Task goal = The answer must be an exact copy of the records, with no pictures in it.

+===+

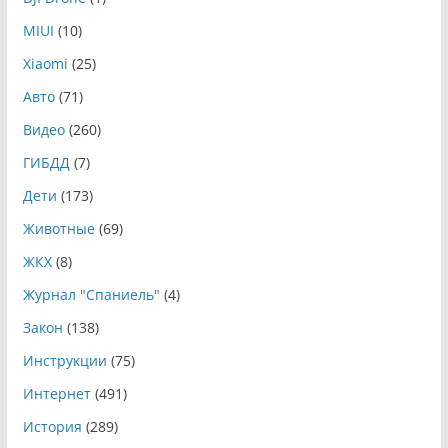
MIUI
(10)
Xiaomi
(25)
Авто
(71)
Видео
(260)
ГИБДД
(7)
Дети
(173)
Животные
(69)
ЖКХ
(8)
Журнал "Спаниель"
(4)
Закон
(138)
Инструкции
(75)
Интернет
(491)
История
(289)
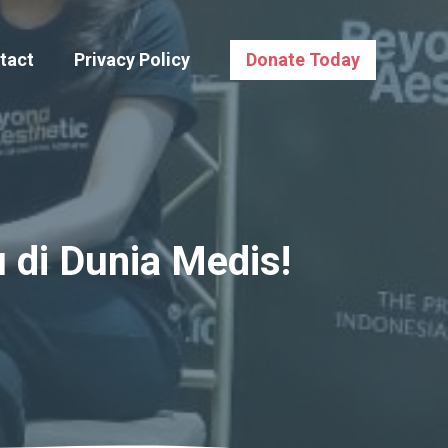
tact
Privacy Policy
Donate Today
 di Dunia Medis!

+===+

Reply =
MIUI
(10)
Xiaomi
(25)
Авто
(71)
Видео
(260)
ГИБДД
(7)
Дети
(173)
Животные
(69)
ЖКХ
(8)
Журнал "Спаниель"
(4)
Закон
(138)
Инструкции
(75)
Интернет
(491)
История
(289)
tact
Privacy Policy
Donate Today
 di Dunia Medis!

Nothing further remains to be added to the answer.